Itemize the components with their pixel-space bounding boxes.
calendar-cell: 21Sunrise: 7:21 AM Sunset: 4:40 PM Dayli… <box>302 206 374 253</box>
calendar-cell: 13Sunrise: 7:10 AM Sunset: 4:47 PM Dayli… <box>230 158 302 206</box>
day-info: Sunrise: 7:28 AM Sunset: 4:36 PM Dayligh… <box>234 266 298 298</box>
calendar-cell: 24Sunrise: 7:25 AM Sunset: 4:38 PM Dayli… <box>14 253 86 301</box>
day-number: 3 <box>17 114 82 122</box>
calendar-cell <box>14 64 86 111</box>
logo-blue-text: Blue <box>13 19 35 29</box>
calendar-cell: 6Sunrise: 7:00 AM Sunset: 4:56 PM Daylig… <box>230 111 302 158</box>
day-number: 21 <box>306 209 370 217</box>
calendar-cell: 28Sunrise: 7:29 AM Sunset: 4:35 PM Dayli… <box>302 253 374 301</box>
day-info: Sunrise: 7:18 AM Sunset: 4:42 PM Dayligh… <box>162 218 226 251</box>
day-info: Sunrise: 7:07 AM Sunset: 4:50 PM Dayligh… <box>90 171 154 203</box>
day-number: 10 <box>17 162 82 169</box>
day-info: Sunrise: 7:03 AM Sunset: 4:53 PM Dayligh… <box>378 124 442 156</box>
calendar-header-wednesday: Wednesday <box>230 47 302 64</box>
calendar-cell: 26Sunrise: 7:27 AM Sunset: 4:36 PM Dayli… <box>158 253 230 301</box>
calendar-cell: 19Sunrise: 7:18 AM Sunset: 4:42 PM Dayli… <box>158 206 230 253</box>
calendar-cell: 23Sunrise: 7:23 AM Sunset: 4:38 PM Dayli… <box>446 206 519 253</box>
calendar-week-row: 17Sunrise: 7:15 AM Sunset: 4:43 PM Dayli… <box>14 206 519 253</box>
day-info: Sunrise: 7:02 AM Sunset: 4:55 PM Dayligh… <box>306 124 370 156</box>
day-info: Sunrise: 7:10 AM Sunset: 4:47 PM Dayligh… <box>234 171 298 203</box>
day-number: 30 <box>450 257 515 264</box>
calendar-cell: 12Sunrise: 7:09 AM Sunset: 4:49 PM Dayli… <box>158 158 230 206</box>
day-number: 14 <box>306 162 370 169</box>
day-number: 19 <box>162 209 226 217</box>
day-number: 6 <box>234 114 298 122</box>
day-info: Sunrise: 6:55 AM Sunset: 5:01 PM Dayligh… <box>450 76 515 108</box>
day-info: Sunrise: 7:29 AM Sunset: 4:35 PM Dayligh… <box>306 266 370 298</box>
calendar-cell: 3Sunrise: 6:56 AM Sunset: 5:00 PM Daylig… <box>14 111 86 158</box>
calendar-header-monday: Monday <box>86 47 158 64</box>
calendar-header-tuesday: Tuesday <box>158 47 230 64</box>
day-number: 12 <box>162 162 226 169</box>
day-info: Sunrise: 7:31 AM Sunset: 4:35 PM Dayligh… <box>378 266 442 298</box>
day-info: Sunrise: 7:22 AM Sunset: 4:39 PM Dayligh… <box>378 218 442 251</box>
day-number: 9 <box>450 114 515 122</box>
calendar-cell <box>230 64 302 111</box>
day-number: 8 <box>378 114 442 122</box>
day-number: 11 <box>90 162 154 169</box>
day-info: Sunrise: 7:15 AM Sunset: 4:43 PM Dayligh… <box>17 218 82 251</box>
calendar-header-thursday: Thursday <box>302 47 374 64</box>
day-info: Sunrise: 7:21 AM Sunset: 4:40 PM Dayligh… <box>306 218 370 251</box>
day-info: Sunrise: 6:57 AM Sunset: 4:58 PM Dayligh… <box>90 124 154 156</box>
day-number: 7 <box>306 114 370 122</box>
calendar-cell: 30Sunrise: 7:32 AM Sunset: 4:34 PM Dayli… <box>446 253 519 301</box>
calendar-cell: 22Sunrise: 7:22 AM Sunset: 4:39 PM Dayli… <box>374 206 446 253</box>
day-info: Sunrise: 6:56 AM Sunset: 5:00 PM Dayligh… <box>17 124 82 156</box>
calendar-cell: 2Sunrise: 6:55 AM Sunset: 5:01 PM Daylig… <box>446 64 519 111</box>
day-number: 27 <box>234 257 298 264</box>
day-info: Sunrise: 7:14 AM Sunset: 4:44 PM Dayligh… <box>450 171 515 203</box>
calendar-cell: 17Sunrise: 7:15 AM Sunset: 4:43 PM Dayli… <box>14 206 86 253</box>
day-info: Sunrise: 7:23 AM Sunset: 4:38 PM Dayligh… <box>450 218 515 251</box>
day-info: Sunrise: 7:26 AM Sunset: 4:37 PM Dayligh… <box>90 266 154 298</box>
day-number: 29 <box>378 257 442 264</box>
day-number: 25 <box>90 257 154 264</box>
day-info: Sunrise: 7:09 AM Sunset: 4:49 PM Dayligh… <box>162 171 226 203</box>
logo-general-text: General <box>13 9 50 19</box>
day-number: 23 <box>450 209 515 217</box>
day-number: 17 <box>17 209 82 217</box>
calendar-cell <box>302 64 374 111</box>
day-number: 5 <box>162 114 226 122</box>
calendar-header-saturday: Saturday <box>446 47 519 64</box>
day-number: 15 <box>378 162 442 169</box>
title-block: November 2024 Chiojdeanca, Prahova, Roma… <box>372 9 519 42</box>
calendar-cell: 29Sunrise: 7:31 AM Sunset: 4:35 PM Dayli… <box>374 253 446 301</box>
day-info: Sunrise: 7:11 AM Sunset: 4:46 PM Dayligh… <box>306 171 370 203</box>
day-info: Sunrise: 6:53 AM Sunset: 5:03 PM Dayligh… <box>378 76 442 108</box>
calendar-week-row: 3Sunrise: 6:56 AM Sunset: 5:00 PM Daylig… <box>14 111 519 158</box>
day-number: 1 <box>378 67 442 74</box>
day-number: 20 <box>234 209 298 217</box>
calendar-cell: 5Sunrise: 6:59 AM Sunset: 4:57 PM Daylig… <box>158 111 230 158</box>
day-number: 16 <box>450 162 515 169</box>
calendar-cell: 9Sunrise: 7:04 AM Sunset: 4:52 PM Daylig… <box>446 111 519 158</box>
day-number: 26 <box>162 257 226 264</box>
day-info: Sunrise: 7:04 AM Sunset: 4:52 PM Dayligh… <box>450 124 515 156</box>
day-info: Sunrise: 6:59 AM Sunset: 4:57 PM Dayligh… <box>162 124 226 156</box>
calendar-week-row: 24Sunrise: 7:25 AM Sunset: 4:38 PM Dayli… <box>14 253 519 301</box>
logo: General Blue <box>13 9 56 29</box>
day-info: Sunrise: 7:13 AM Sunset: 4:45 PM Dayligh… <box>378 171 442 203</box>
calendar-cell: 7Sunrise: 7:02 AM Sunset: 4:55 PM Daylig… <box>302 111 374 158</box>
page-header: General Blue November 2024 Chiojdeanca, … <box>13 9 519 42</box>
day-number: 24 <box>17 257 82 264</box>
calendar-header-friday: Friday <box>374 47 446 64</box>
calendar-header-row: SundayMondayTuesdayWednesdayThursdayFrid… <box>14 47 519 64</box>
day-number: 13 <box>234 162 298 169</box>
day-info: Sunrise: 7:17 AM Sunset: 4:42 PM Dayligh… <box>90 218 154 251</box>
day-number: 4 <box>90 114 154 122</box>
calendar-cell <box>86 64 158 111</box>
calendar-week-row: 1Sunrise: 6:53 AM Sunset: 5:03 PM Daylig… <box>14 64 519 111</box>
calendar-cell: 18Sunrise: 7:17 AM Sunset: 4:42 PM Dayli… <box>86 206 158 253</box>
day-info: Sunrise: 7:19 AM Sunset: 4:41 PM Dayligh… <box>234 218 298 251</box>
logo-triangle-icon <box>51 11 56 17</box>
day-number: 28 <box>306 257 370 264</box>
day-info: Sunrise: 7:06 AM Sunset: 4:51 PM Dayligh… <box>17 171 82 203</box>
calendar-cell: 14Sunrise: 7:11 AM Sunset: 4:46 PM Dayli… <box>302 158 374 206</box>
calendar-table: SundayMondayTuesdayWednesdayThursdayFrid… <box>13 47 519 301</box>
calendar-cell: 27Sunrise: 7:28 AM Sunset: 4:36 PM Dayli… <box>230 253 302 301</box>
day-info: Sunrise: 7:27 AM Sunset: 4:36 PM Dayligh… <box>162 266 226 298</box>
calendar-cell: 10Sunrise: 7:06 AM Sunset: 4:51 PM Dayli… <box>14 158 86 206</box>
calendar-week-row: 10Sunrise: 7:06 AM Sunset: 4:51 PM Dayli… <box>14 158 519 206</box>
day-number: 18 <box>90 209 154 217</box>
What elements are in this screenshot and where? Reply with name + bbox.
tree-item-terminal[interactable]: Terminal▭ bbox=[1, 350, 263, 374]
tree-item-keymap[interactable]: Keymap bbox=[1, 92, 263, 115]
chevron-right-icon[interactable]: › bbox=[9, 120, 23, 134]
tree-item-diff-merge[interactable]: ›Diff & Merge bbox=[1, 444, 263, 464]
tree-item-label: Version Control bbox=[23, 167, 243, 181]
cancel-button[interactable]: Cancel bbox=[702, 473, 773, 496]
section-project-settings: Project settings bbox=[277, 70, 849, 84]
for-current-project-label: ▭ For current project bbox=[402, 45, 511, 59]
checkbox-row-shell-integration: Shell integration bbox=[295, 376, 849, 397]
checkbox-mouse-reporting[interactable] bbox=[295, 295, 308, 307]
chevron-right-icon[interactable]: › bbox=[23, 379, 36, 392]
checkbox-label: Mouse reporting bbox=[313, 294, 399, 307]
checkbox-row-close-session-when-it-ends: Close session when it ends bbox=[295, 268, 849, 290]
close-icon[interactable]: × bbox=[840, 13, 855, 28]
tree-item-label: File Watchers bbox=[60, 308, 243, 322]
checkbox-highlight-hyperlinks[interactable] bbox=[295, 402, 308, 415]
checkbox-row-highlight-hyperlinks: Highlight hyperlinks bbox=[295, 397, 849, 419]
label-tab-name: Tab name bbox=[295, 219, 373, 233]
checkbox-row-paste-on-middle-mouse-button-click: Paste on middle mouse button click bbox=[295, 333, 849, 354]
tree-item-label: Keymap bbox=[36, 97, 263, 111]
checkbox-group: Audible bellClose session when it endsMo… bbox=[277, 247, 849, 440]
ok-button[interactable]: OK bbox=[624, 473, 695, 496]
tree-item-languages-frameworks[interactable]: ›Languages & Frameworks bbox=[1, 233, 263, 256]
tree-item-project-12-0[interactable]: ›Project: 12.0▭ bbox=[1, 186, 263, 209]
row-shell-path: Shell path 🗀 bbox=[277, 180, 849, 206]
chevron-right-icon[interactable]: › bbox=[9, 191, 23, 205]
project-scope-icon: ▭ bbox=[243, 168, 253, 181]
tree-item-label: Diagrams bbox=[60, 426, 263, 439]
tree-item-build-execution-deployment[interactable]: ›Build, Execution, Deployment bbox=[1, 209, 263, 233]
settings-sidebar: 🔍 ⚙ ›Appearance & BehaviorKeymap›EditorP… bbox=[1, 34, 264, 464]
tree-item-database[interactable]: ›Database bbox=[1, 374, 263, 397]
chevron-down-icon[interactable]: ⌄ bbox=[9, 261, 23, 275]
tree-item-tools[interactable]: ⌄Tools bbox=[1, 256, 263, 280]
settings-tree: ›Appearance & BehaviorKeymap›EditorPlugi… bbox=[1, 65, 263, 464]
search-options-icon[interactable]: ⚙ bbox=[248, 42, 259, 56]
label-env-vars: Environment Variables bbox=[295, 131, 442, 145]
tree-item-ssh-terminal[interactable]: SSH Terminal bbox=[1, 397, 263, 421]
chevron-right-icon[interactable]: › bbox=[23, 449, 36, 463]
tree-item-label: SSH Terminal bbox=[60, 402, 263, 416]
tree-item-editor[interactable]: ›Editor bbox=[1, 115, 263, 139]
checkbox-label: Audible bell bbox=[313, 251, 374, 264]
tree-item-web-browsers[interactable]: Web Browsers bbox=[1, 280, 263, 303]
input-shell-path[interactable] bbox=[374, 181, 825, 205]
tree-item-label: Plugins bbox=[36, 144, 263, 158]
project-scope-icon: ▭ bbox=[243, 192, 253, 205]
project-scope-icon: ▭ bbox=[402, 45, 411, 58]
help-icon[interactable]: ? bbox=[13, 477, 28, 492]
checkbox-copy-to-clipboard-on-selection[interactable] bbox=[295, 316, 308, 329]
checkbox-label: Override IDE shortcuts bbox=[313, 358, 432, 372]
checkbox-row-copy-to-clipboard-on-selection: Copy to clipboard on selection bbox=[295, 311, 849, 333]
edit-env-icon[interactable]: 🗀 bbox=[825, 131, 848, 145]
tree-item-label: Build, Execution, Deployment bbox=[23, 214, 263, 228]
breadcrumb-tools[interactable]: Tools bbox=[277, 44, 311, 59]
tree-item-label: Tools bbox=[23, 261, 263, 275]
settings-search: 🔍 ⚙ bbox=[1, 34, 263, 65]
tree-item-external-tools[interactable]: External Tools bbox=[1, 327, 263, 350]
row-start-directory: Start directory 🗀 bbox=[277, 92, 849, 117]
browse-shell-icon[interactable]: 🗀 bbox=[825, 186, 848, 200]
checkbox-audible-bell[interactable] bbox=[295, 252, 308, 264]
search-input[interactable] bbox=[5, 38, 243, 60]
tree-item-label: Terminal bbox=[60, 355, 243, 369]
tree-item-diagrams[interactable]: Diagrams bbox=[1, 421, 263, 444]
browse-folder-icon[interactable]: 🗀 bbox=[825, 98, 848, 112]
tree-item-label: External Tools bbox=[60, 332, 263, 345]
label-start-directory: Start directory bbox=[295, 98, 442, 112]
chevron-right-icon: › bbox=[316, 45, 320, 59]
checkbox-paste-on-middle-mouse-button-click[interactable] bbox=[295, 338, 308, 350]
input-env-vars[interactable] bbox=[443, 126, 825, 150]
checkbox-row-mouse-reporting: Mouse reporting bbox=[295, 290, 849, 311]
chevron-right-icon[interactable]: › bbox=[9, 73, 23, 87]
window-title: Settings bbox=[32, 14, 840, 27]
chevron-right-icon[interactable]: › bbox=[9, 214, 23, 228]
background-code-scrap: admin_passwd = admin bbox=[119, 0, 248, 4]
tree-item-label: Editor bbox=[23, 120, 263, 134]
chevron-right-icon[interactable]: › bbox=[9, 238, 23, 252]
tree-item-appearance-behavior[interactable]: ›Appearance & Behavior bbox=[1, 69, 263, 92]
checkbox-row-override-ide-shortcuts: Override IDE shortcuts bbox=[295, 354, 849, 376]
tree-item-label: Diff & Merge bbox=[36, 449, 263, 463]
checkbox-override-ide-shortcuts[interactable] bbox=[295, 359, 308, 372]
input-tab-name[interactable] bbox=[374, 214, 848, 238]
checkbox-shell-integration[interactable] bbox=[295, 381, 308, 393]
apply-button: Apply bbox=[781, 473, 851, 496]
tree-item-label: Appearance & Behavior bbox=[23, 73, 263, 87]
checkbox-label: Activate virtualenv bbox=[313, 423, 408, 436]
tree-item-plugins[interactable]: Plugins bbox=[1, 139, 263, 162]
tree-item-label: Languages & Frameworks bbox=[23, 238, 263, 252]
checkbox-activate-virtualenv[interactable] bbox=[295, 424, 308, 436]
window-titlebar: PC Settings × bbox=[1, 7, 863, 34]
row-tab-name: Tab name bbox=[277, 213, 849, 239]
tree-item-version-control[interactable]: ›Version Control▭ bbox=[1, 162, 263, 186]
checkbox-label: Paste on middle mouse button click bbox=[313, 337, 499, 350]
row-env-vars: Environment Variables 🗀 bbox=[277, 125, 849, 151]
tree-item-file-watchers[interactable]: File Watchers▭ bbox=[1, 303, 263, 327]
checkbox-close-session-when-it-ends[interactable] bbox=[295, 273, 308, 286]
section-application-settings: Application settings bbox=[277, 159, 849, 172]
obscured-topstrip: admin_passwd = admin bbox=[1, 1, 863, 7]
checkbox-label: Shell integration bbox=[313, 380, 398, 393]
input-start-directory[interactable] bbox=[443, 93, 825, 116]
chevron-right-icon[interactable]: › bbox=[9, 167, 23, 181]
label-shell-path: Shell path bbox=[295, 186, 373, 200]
****
PROBLEM DESCRIPTION
Those lines of the records that contain the string "text" should be identified and copied.

EXPECTED ANSWER
logo-blue-text: Blue <box>13 19 35 29</box>
logo-general-text: General <box>13 9 50 19</box>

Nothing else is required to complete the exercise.